There is an estimated $55 trillion in credit default swaps somewhere out there, but no one knows for sure if any of these swaps offset each other, exactly who is on the hook for these swaps, who is trading with who and on what terms; and worst of all, no one has any idea who is solvent and who is upside down. The first step we need to take is to shed some light on just how the unwinding of these obligations will take place.

That amount—actually now over $60 trillion—is over twice the size of the U.S. stock market or, to put it in even sharper perspective, more than the Gross Domestic Product of the entire world. Because nobody knows who is holding them, banks are afraid to lend money which is further perpetuating the crisis. Because the banks are locked together in a daisychain of credit default swaps, the failure of one could take down many. Congress, in October, passed a $700 billion dollar “bailout” to help stave off the now nearly inevitable economic collapse.

But Wall Street's savior could also be an enabler, according to Kevin Philips, a former republican strategist and author of the book, Bad Money. Philips lays much of the blame for the current crisis at the feet of the Bush administration and, specifically, Henry Paulson, who he calls 'Mr. Risk,' based on a 2006 Business Week article about the Treasury Secretary. Says Philips:

'Mr. Risk,' calling the shots at Treasury, would focus the Bush administration's 2008 economic 'rescue' policies not on the broad national interest but on bailing-out the 'Frankenstein Fifteen' top U.S. financial institutions. the big five investment firms, the five largest commercial banks, the four mortgage biggies, and AIG, the rogue insurance giant. Along with the buccaneering hedge funds, these were the big firms that borrowed huge sums, merged grandiosely, experimented with all 'the exotic derivatives and other securities' and led the multi-trillion-dollar metastasis through which finance ballooned to take over domination of the U.S. economy by 2004 with 20-21% of the U.S. Gross Domestic product. Although in mid-2007, Paulson pretended that the emerging crisis involved no more than bad real estate lending practices, the cynical observer can assume that 'Mr Risk,' the arch-insider, knew what he was covering up, how deeply the malpractice and deception ran, and on whose behalf.

Naomi Klein, not one to mince words, calls the current $700 billion bailout plan a "stickup.”

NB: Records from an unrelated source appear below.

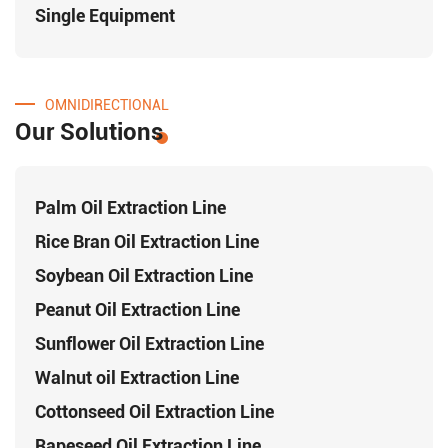
Single Equipment
OMNIDIRECTIONAL
Our Solutions
Palm Oil Extraction Line
Rice Bran Oil Extraction Line
Soybean Oil Extraction Line
Peanut Oil Extraction Line
Sunflower Oil Extraction Line
Walnut oil Extraction Line
Cottonseed Oil Extraction Line
Rapeseed Oil Extraction Line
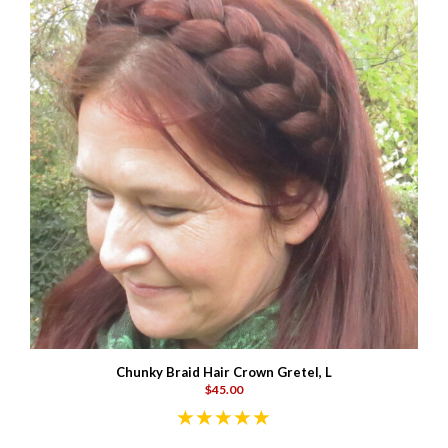
Chunky Braid Hair Crown Gretel, L
$45.00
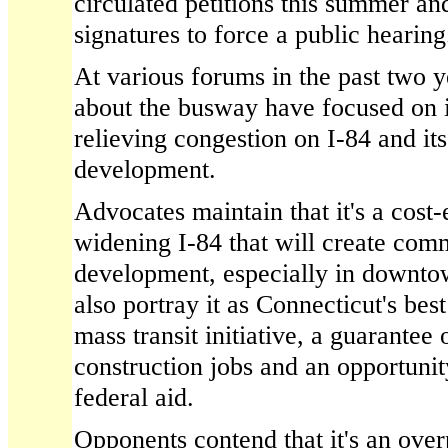
circulated petitions this summer a
signatures to force a public hearing
At various forums in the past two y
about the busway have focused on it
relieving congestion on I-84 and it
development.
Advocates maintain that it's a cost-e
widening I-84 that will create comm
development, especially in downt
also portray it as Connecticut's bes
mass transit initiative, a guarantee
construction jobs and an opportunit
federal aid.
Opponents contend that it's an over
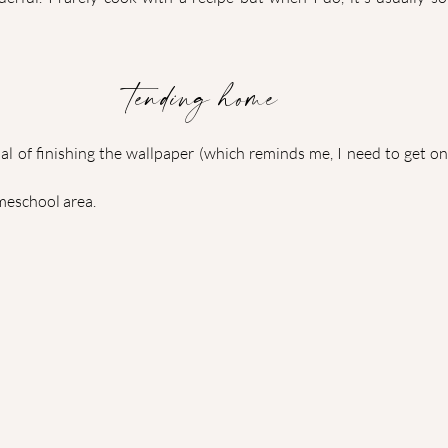
tending home
l of finishing the wallpaper (which reminds me, I need to get on 
meschool area.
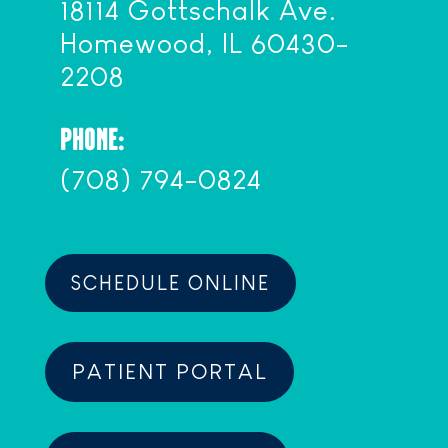
18114 Gottschalk Ave.
Homewood, IL 60430-
2208
PHONE:
(708) 794-0824
SCHEDULE ONLINE
PATIENT PORTAL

Recently, at a congressional hearing on the financial crisis, committee chair Representative Henry Waxman of California, grilled former Fed chairman Greenspan. “You had the authority to prevent irresponsible lending practices that led to the subprime mortgage crisis. You were advised to do so by many others,” said Waxman, “Do you feel that your ideology pushed you to make decisions that you wish you had not made?” Mr. Greenspan conceded: “Yes, I’ve found a flaw. I don’t know how significant or permanent it is. But I’ve been very distressed by that fact.” “Whatever regulatory changes are made,” continued Greenspan, “they will pale in comparison to the change already evident in today’s markets. Those markets for an indefinite future will be far more restrained than would any currently contemplated new regulatory regime.” Small consolation for the millions of Americans who will be asked to do the heavy lifting to extricate the country from this debacle. Small consolation indeed.

3 comments:

Blossom said...

Great job of untangling a nasty snarl of information. I actually got my comb through it!

dont mess said...

This is very different from your usual writing. Well done!

Maezeppa said...

Thank you so much for this. I'm, if not innumerate, certainly noneconomic. It's grim reality indeed but I do appreciate the clarity.